A discussão ganhou notoriedade com ações locais. Em Monterey Park, Califórnia, ocorreu uma votação histórica que proibiu a construção de novos prédios dedicados a IA, com aprovação superior a 86% dos eleitores. A medida reflete preocupações com consumo de energia, água e barulho gerado por data centers.
Além disso, ativistas argumentam que a infraestrutura necessária para IA pressiona comunidades; a figura de Erin Brockovich aparece como referência na mobilização contra impactos locais. Estímulos de consumo de energia e água em áreas com seca são citados entre as principais reclamações dos moradores.
Mudança de comportamento na internet
A busca por resultados sem IA cresce entre os usuários, que relatam erros em conteúdos gerados por máquina. O DuckDuckGo, conhecido por não usar IA, teve aumento expressivo no tráfego, com usuários buscando alternativas mais transparentes.

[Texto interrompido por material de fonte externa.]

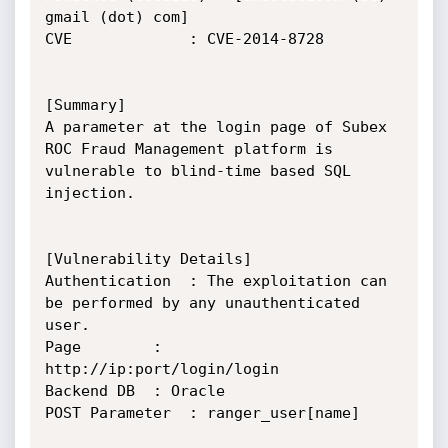
gmail (dot) com]

CVE 			: CVE-2014-8728

[Summary]

A parameter at the login page of Subex 
ROC Fraud Management platform is 
vulnerable to blind-time based SQL 
injection.

[Vulnerability Details]

Authentication	: The exploitation can 
be performed by any unauthenticated 
user.

Page 		: 
http://ip:port/login/login

Backend DB 	: Oracle

POST Parameter 	: ranger_user[name]
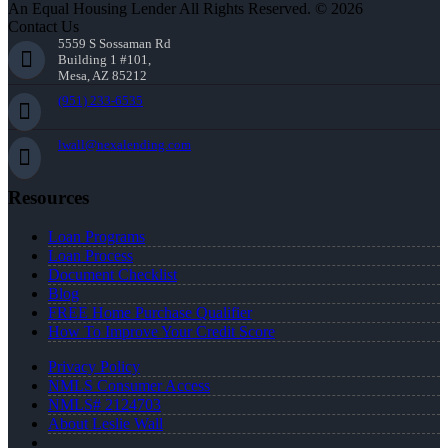
An Equal Housing Lender All Rights Reserved. © 2026
Contact Us
5559 S Sossaman Rd
Building 1 #101,
Mesa, AZ 85212
(951) 233-6535
lwall@nexalending.com
Resources
Loan Programs
Loan Process
Document Checklist
Blog
FREE Home Purchase Qualifier
How To Improve Your Credit Score
Privacy Policy
NMLS Consumer Access
NMLS# 2124703
About Leslie Wall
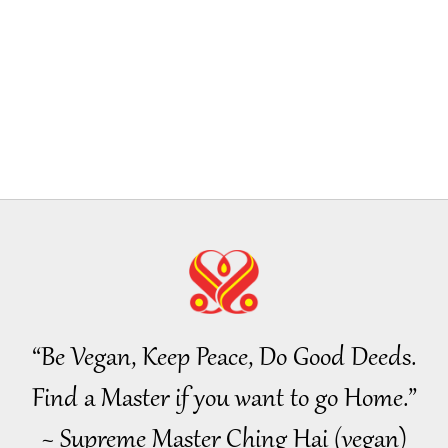
19
20
21
“Be Vegan, Keep Peace, Do Good Deeds.
22
Find a Master if you want to go Home.”
~ Supreme Master Ching Hai (vegan)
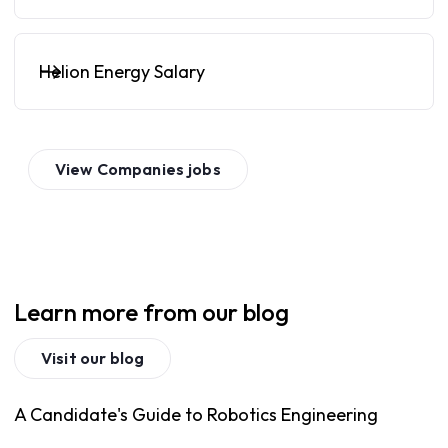
Helion Energy Salary
View
Companies
jobs
Learn more from our blog
Visit our blog
A Candidate's Guide to Robotics Engineering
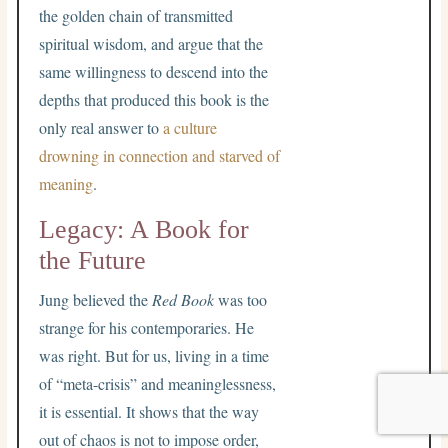
the golden chain of transmitted
spiritual wisdom, and argue that the
same willingness to descend into the
depths that produced this book is the
only real answer to
a culture
drowning in connection and starved of
meaning
.
Legacy: A Book for
the Future
Jung believed the
Red Book
was too
strange for his contemporaries. He
was right. But for us, living in a time
of “meta-crisis” and meaninglessness,
it is essential. It shows that the way
out of chaos is not to impose order,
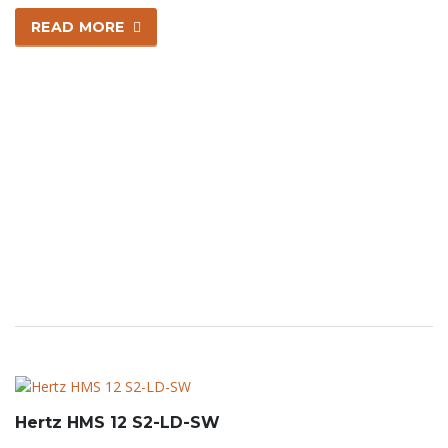
READ MORE
Hertz HMS 12 S2-LD-SW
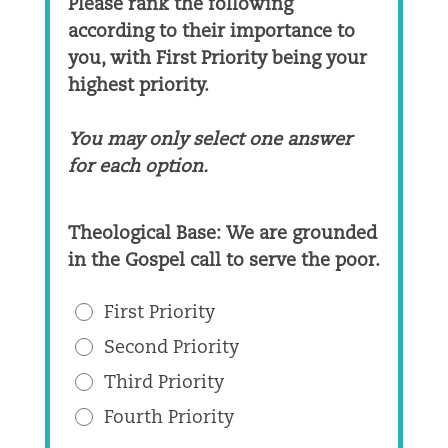
Please rank the following
according to their importance to
you, with First Priority being your
highest priority.
You may only select one answer
for each option.
Theological Base: We are grounded
in the Gospel call to serve the poor.
First Priority
Second Priority
Third Priority
Fourth Priority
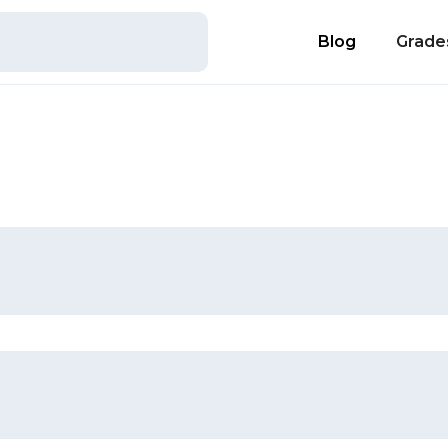
Blog
Grade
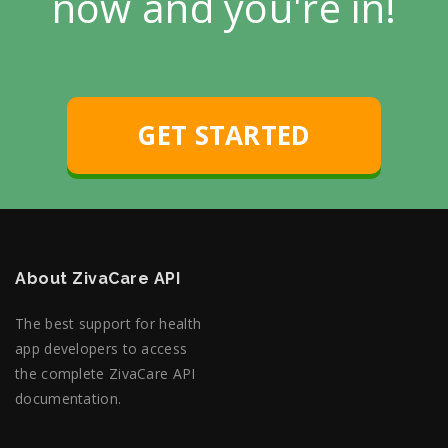
now and you're in!
GET STARTED
About ZivaCare API
The best support for health
app developers to access
the complete ZivaCare API
documentation.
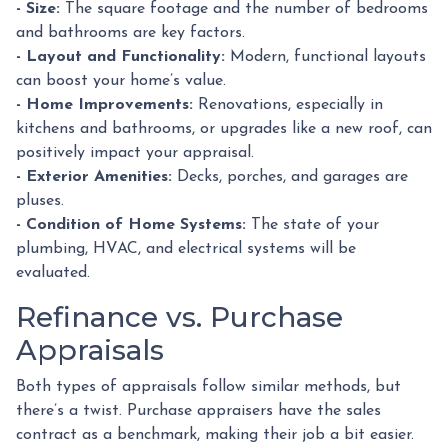
- Size:
The square footage and the number of bedrooms
and bathrooms are key factors.
- Layout and Functionality:
Modern, functional layouts
can boost your home’s value.
- Home Improvements:
Renovations, especially in
kitchens and bathrooms, or upgrades like a new roof, can
positively impact your appraisal.
- Exterior Amenities:
Decks, porches, and garages are
pluses.
- Condition of Home Systems:
The state of your
plumbing, HVAC, and electrical systems will be
evaluated.
Refinance vs. Purchase
Appraisals
Both types of appraisals follow similar methods, but
there’s a twist. Purchase appraisers have the sales
contract as a benchmark, making their job a bit easier.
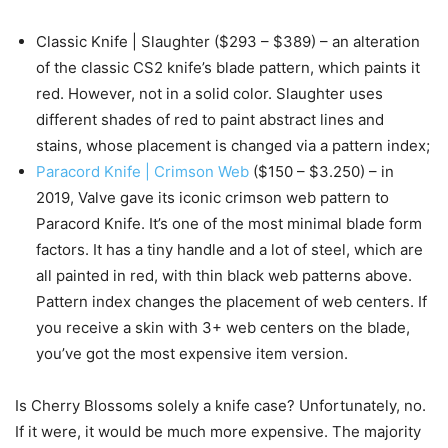
Classic Knife | Slaughter ($293 – $389) – an alteration
of the classic CS2 knife’s blade pattern, which paints it
red. However, not in a solid color. Slaughter uses
different shades of red to paint abstract lines and
stains, whose placement is changed via a pattern index;
Paracord Knife | Crimson Web
($150 – $3.250) – in
2019, Valve gave its iconic crimson web pattern to
Paracord Knife. It’s one of the most minimal blade form
factors. It has a tiny handle and a lot of steel, which are
all painted in red, with thin black web patterns above.
Pattern index changes the placement of web centers. If
you receive a skin with 3+ web centers on the blade,
you’ve got the most expensive item version.
Is Cherry Blossoms solely a knife case? Unfortunately, no.
If it were, it would be much more expensive. The majority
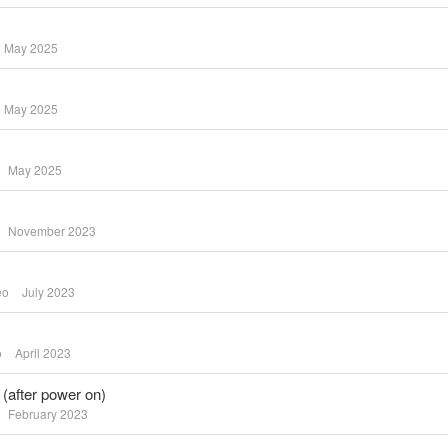
May 2025
May 2025
May 2025
November 2023
eo
July 2023
o
April 2023
 (after power on)
February 2023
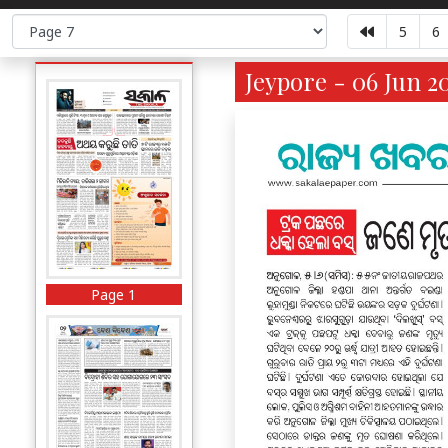
5
6
Jeypore - 06 Jun 2
Page 1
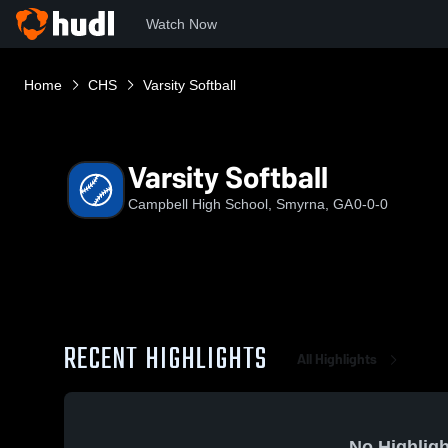
Watch Now
Home
CHS
Varsity Softball
Varsity Softball
Campbell High School, Smyrna, GA
0-0-0
RECENT HIGHLIGHTS
All Highlights
No Highligh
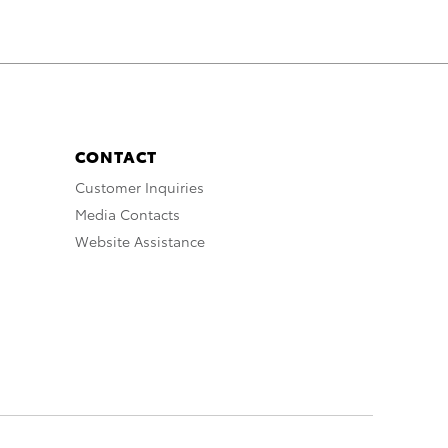
CONTACT
Customer Inquiries
Media Contacts
Website Assistance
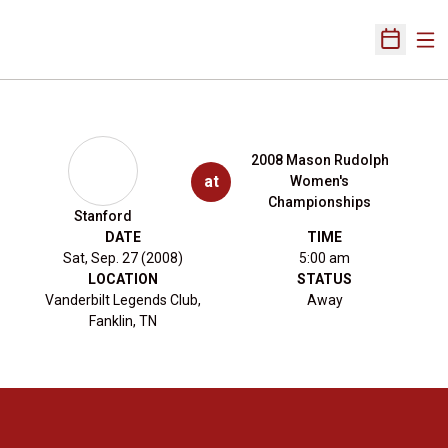
Ope
Open Sch
2008 Mason Rudolph
at
Women's
Championships
Stanford
DATE
TIME
Sat, Sep. 27 (2008)
5:00 am
LOCATION
STATUS
Vanderbilt Legends Club,
Away
Fanklin, TN
Opens in a new window
Opens in a new 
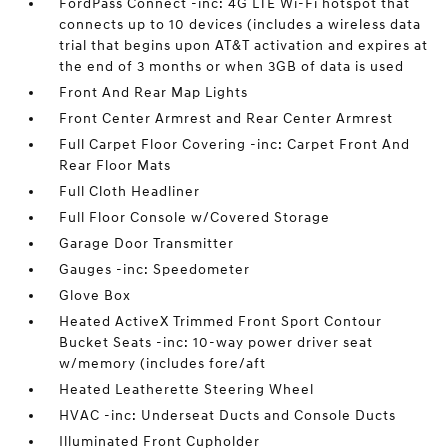
FordPass Connect -inc: 4G LTE Wi-Fi hotspot that
connects up to 10 devices (includes a wireless data
trial that begins upon AT&T activation and expires at
the end of 3 months or when 3GB of data is used
Front And Rear Map Lights
Front Center Armrest and Rear Center Armrest
Full Carpet Floor Covering -inc: Carpet Front And
Rear Floor Mats
Full Cloth Headliner
Full Floor Console w/Covered Storage
Garage Door Transmitter
Gauges -inc: Speedometer
Glove Box
Heated ActiveX Trimmed Front Sport Contour
Bucket Seats -inc: 10-way power driver seat
w/memory (includes fore/aft
Heated Leatherette Steering Wheel
HVAC -inc: Underseat Ducts and Console Ducts
Illuminated Front Cupholder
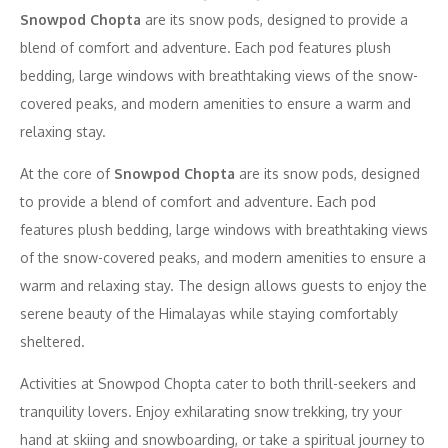
Snowpod Chopta
are its snow pods, designed to provide a
blend of comfort and adventure. Each pod features plush
bedding, large windows with breathtaking views of the snow-
covered peaks, and modern amenities to ensure a warm and
relaxing stay.
At the core of
Snowpod Chopta
are its snow pods, designed
to provide a blend of comfort and adventure. Each pod
features plush bedding, large windows with breathtaking views
of the snow-covered peaks, and modern amenities to ensure a
warm and relaxing stay. The design allows guests to enjoy the
serene beauty of the Himalayas while staying comfortably
sheltered.
Activities at Snowpod Chopta cater to both thrill-seekers and
tranquility lovers. Enjoy exhilarating snow trekking, try your
hand at skiing and snowboarding, or take a spiritual journey to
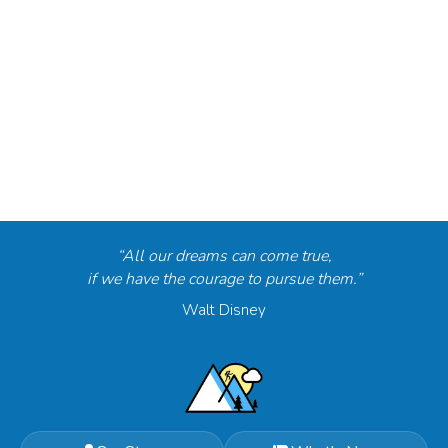
“All our dreams can come true,
if we have the courage to pursue them.”
Walt Disney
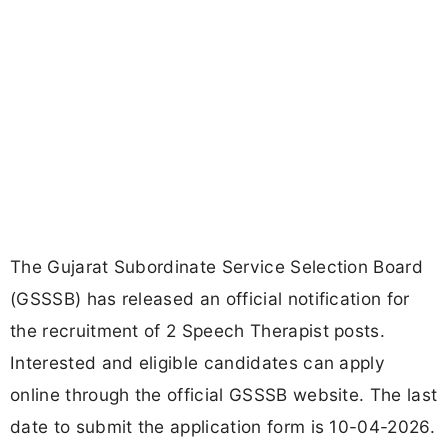
The Gujarat Subordinate Service Selection Board
(GSSSB) has released an official notification for
the recruitment of 2 Speech Therapist posts.
Interested and eligible candidates can apply
online through the official GSSSB website. The last
date to submit the application form is 10-04-2026.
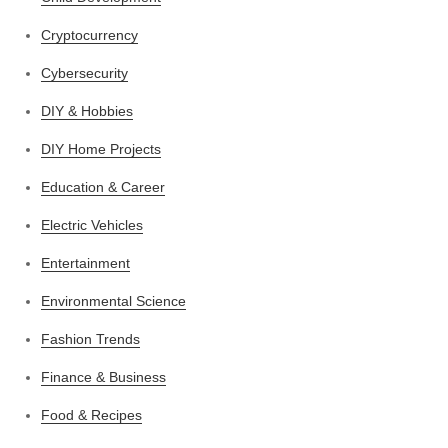
Cryptocurrency
Cybersecurity
DIY & Hobbies
DIY Home Projects
Education & Career
Electric Vehicles
Entertainment
Environmental Science
Fashion Trends
Finance & Business
Food & Recipes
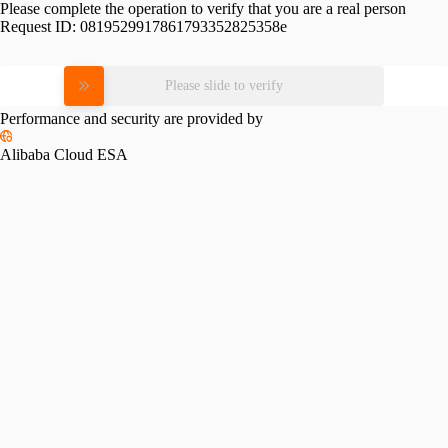
Please complete the operation to verify that you are a real person
Request ID:
0819529917861793352825358e
Please slide to verify
Performance and security are provided by
Alibaba Cloud ESA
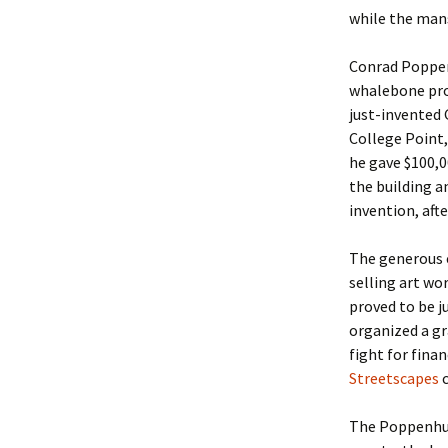
while the man
Conrad Poppen
whalebone pro
just-invented
College Point,
he gave $100,0
the building a
invention, afte
The generous e
selling art wo
proved to be j
organized a gr
fight for fina
Streetscapes
c
The Poppenhuse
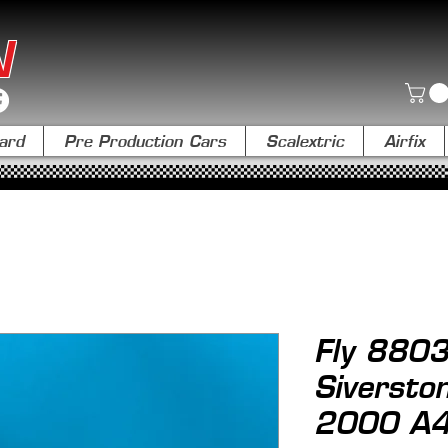
N
ard
Pre Production Cars
Scalextric
Airfix
Fly 8803
Siversto
2000 A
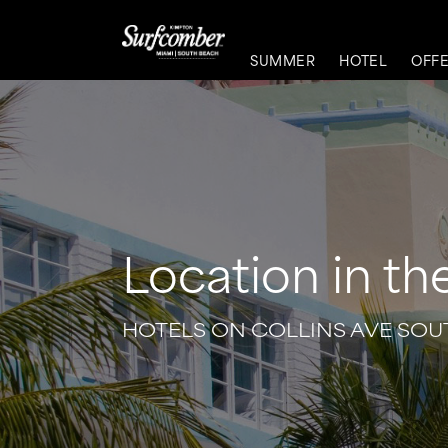
SUMMER
HOTEL
OFF
Location in th
HOTELS ON COLLINS AVE SO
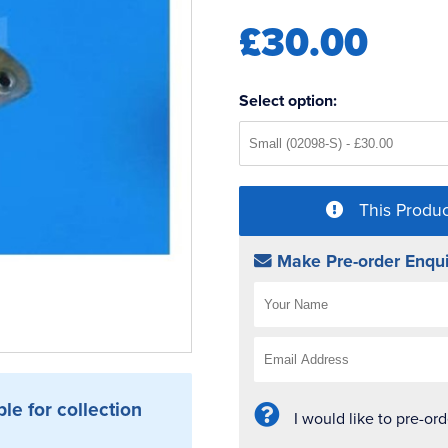
£30.00
Select option:
This Produc
Make Pre-order Enqui
ble for collection
I would like to pre-or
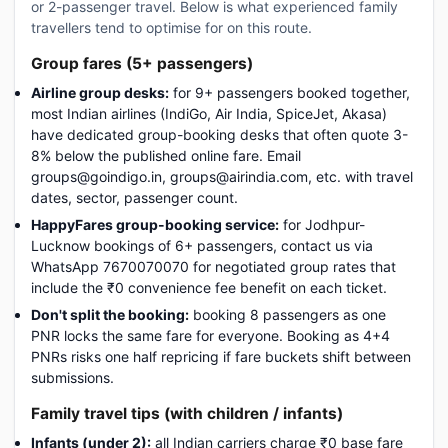
or 2-passenger travel. Below is what experienced family
travellers tend to optimise for on this route.
Group fares (5+ passengers)
Airline group desks:
for 9+ passengers booked together,
most Indian airlines (IndiGo, Air India, SpiceJet, Akasa)
have dedicated group-booking desks that often quote 3-
8% below the published online fare. Email
groups@goindigo.in, groups@airindia.com, etc. with travel
dates, sector, passenger count.
HappyFares group-booking service:
for Jodhpur-
Lucknow bookings of 6+ passengers, contact us via
WhatsApp 7670070070 for negotiated group rates that
include the ₹0 convenience fee benefit on each ticket.
Don't split the booking:
booking 8 passengers as one
PNR locks the same fare for everyone. Booking as 4+4
PNRs risks one half repricing if fare buckets shift between
submissions.
Family travel tips (with children / infants)
Infants (under 2):
all Indian carriers charge ₹0 base fare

Há ainda iniciativas de ocultar conteúdos artificiais, com indivíduos installando ferramentas para reduzir a exibição de imagens e textos criados por algoritmos. O movimento evidencia uma busca por meios de informação percebidos como mais confiáveis.
Percepção pública e impactos
Pesquisas indicam que apenas 16% dos americanos avaliam a IA como benéfica para a sociedade, enquanto 7 em cada 10 rejeitam prédios com IA nas cidades. Mesmo entre jovens, o uso escolar ou profissional é visto mais como obrigação do que como benefício certeiro.
Especialistas alertam para riscos de dependência tecnológica e redução do esforço intelectual. Mesmo assim, empresas do setor reiteram que a IA é apresentada como futuro inevitável, o que contrasta com a percepção de muitos cidadãos sobre prioridades como saúde, meio ambiente e qualidade de vida.